I plugged two of my Anthony Gallo Adiva-Ti to the front left and right channel of the amp, and my sub to the pre outs. Without any kind of calibration, I got them running just to get a taste of the sound.

However, I was very surprised that it required about 50% volume on the amp to get them running at a decent volume. I was under the impression that 50% volume was going to blow my speakers, not give normal sound.


----------



## Anthony (Oct 5, 2006)

don't get too hung up on the volume level on the knob. There are too many factors in play: room size, speaker efficiency, your hearing 

the real indicator is sound quality. 50% isn't bad and leaves you some headroom to crank it louder. Now, if you try to crank it up and it just never seems to get there, you may want to look at other factors like subwoofer level and whether or not you have night/limiter mode on (which I've seen happen by accident on an Onkyo before).


----------



## Spadez (Oct 14, 2009)

The range is fine for my amp (assuming that, when I add more speakers, I dont need more volume to compensate for the additional power requirements).

I was just a bit concerned that amp or speakers weren't working correctly. They are only small 50W speakers.. 

There isnt some kind of variable impedence setting on the amp is there?


----------



## Jungle Jack (Jul 28, 2009)

Hello,
Many Onkyo's have a 4 and 8 ohm speaker selection. However, if using the 4 ohm setting, the amplifier is literally neutered. However, the default is 8 ohms.

I would run the Audyssey 2EQ calibation that came with the 607. This will set your levels.

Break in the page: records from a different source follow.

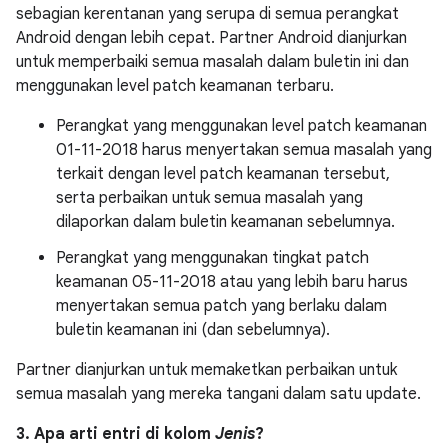
sebagian kerentanan yang serupa di semua perangkat
Android dengan lebih cepat. Partner Android dianjurkan
untuk memperbaiki semua masalah dalam buletin ini dan
menggunakan level patch keamanan terbaru.
Perangkat yang menggunakan level patch keamanan
01-11-2018 harus menyertakan semua masalah yang
terkait dengan level patch keamanan tersebut,
serta perbaikan untuk semua masalah yang
dilaporkan dalam buletin keamanan sebelumnya.
Perangkat yang menggunakan tingkat patch
keamanan 05-11-2018 atau yang lebih baru harus
menyertakan semua patch yang berlaku dalam
buletin keamanan ini (dan sebelumnya).
Partner dianjurkan untuk memaketkan perbaikan untuk
semua masalah yang mereka tangani dalam satu update.
3. Apa arti entri di kolom
Jenis
?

Also, with modern AVR's, the volume is done much differently than receivers in the past where most of the power was at about 50%. With modern AVR's, they are calibrated to running up to the Reference Level which is 0db which is the level which DVD's and BD's are Mastered at. For instance, -20 is 20 decibels below reference level. Again, first you must calibrate your speakers before having what will be your true reference level.
Cheers,
JJ


----------



## tonyvdb (Sep 5, 2007)

Volume controls on most new receivers work very differently than they did before. Dont go by the thought that 50% is not loud enough what most receivers are doing now is at approximately 75% (0db) you should be at reference level meaning 75db with peaks of 115db. On older receivers generally any more than 50% would be past what the receiver can output without distortion, that has changed now. If you have followed the setup procedure properly and done the auto room correction you should be able to go all the way to 80% without much if any distortion for two channel listening if your speakers are rated to handle it. 
Keep in mind also that most receivers can not output its rated wattage output with all 5 or 7 channels driven at the same time. You usually drop down to about half and will have distortion at this point.


----------